Por Jarid Arraes para as Blogueiras Negras
Muitos jovens brasileiros aprendem sobre o Banzo nas aulas de História nas escolas. O Banzo costuma ser descrito como uma espécie de “estado de espírito” que acometia os africanos trazidos ao Brasil como escravos – explica-se geralmente que as pessoas negras entravam em um estado de “melancolia”, com um forte sentimento de saudade da terra natal e desmotivação pela vida; por isso, muitos deixavam de comer e até cometiam suicídio. No entanto, há autores que questionam essa interpretação do Banzo. Marcos Antônio Chagas Guiamarães, Doutor em Psicologia Clínica, acredita que o Banzo sempre foi descrito de forma muito romantizada e folclórica. Para ele, essa abordagem trata do fenômeno como se fosse um acontecimento “sobrenatural” que pousava sobre os africanos, o que tira o peso do sofrimento psíquico sofrido pelos escravos negros: a depressão.
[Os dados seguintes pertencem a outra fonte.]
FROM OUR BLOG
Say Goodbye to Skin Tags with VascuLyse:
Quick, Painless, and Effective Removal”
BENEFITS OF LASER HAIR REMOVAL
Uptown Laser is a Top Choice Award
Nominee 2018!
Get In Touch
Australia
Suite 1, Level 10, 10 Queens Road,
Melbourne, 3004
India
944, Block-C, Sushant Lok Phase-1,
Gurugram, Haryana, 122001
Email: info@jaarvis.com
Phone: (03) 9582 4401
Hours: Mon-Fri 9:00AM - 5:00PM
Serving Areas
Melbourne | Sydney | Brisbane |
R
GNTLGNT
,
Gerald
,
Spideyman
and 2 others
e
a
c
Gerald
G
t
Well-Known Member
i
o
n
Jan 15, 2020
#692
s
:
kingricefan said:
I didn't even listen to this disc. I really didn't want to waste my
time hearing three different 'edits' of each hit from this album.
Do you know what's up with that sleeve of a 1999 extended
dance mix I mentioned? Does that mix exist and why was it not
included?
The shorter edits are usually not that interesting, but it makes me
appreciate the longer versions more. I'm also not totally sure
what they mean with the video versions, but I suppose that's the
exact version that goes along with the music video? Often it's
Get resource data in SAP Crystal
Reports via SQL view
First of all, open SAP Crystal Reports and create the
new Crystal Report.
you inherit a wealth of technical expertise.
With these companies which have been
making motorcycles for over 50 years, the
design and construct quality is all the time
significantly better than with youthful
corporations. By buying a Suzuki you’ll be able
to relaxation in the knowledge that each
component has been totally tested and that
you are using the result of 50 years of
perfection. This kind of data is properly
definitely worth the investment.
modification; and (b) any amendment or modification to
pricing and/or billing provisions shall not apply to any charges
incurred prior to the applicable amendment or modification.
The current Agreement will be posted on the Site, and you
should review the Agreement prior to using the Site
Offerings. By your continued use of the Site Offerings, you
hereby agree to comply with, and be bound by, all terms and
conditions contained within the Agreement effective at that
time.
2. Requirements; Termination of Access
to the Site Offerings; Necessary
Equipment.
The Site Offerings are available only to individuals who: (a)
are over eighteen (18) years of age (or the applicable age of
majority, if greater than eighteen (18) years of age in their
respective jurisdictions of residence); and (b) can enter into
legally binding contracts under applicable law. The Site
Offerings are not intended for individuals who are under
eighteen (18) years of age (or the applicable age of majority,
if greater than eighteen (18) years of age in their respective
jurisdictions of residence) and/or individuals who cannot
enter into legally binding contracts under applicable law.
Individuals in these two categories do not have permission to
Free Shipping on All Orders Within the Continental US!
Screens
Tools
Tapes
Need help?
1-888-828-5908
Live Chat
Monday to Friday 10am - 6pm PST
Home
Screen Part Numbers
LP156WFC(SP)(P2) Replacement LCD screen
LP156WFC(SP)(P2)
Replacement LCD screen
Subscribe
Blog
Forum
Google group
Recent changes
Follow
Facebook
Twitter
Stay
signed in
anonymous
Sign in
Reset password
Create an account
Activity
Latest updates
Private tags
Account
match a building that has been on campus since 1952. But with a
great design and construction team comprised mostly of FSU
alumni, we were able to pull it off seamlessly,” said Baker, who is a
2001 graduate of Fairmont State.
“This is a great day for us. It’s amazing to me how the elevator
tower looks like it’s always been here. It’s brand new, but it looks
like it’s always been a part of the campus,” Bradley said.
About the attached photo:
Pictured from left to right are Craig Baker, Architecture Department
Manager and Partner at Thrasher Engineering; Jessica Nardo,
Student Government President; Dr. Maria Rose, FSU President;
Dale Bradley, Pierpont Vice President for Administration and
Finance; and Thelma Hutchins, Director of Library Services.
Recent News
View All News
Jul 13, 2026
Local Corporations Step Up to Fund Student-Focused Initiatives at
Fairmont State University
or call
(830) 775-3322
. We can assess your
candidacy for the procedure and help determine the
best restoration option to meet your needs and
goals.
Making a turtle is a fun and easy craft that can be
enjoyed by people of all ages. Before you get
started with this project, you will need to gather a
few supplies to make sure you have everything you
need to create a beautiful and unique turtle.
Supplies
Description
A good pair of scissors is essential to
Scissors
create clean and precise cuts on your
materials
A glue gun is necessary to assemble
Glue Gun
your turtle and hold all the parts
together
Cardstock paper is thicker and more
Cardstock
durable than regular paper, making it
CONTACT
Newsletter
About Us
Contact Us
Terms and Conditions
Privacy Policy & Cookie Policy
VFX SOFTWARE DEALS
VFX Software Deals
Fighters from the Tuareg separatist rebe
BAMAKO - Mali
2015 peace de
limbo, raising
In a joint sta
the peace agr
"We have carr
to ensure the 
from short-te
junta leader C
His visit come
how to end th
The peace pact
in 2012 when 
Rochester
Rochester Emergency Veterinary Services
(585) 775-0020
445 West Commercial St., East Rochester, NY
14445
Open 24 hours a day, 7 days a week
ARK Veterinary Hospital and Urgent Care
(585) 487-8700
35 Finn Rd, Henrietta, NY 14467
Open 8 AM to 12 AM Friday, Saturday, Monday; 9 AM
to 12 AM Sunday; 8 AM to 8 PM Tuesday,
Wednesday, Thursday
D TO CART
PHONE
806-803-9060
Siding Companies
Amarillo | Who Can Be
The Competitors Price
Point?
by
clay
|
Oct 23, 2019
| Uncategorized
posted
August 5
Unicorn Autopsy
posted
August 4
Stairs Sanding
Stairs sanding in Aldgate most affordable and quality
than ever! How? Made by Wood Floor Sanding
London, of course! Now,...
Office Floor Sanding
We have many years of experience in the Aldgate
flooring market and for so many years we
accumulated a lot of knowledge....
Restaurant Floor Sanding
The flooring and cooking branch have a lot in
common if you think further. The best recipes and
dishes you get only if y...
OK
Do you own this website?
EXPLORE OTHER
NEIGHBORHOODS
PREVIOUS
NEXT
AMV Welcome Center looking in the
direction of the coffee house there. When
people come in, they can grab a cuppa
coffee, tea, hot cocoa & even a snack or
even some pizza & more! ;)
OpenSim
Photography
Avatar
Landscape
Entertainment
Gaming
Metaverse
Os transtornos mentais são cercados de enganos e estereótipos preconceituosos. Não é incomum, por exemplo, a ideia de que a depressão clínica é um transtorno “fútil”, uma simples invenção de quem não tem problemas e, portanto, “não tem do que reclamar”. Por isso é tão comum o ditado popular que diz que depressão é coisa de gente rica, já que quem é pobre supostamente tem muitos problemas e, portanto, não tem “tempo” pra sofrer de depressão. Essa trivialização é extremamente nociva para a saúde mental e emocional da população, mascarando o sofrimento legítimo de muita gente, e se agrava quando feita em relação às camadas mais pobres do país. Uma vez que, segundo dados do IBGE, a maior parte da população pobre brasileira é formada por pessoas negras, não é difícil fazer a conexão: a saúde mental das pessoas negras e pobres, os descendentes dos mesmos escravos que sofreram “Banzo” há 500 anos, é extremamente ignorada.
O Banzo é um exemplo de como a saúde mental da população negra é negligenciada. Como se não bastasse o contexto de exclusão gerado pela condição financeira desfavorecida, o racismo também potencializa o quadro de sofrimento desses indivíduos. Sabendo-se que a exclusão social e a discriminação geram profunda tristeza, letargia e desespero, acabam com a autoestima, a esperança e a motivação de vida, e levam até mesmo a outros problemas, tais como a dependência química, não é difícil concluir que há uma quantidade enorme de pessoas negras passando por transtornos psicológicos sem receber qualquer tipo de auxílio.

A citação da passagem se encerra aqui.